Czwartek, 02 maja 202402/05/2024
690 680 960
690 680 960

Województwo lubelskie z jedną z największych frekwencji w wyborach. Nie brakuje przestępstw i wykroczeń

Znacznie mniejszym zainteresowaniem, niż parlamentarne, cieszą się trwające właśnie wybory samorządowe. W naszym regionie policjanci zanotowali też ok. 30 incydentów.

Państwowa Komisja Wyborcza przedstawiła najnowszą frekwencję w trwających wyborach samorządowych. Do godziny 17:00 z uprawnionych do głosowania 28 895 920 osób pobrało karty 11 394 642 osób co oznacza, że zagłosowało 39,4 proc. wyborców. W porównaniu do poprzednich wyborów samorządowych z 2018, jest ona mniejsza o blisko 2 proc. Natomiast jeżeli chodzi o porównanie do ostatnich wyborów parlamentarnych, to wówczas o tej godzinie zagłosowało już ponad 57 proc. uprawnionych.

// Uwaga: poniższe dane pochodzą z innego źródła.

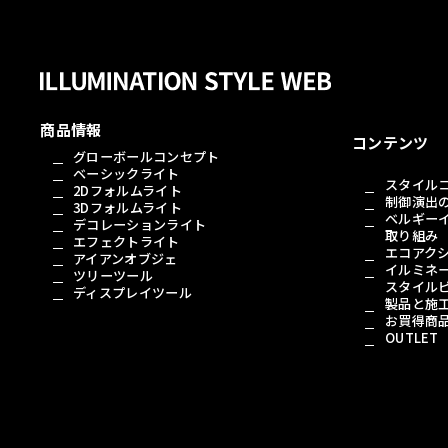
商品情報
コンテンツ
グローボールコンセプト
ベーシックライト
スタイル
2Dフォルムライト
制御演出
3Dフォルムライト
ベルギー
デコレーションライト
取り組み
エフェクトライト
エコアク
アイアンオブジェ
イルミネ
ツリーツール
スタイル
ディスプレイツール
製品と施
お買得商
OUTLET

Województwo lubelskie znajduje się w czołówce regionów, gdzie wybory cieszą się największym zainteresowaniem. Najwyższa frekwencja w kraju jest w woj. świętokrzyskim – 42,64 proc., na drugim miejscu jest Mazowsze – 42,38 proc. a Lubelszczyzna 41,83 proc. Z kolei najniższą frekwencję zanotowano w województwach: opolskim, śląskim i dolnośląskim. W przypadku miast wojewódzkich, Lublin z frekwencją 36,06 znajduje się pośrodku listy. Najwyższa frekwencja jest w Warszawie a najniższa w Katowicach.

Pojawiają się również kolejne incydenty. Dziś zanotowano ich już 106, z czego 14 to przestępstwa. Łącznie od rozpoczęcia ciszy wyborczej do PKW wpłynęło 358 sygnałów o różnego rodzaju zdarzeniach. Jednak jak podkreślono, jest do niewielka ilość, a wybory przebiegają w spokojnej atmosferze.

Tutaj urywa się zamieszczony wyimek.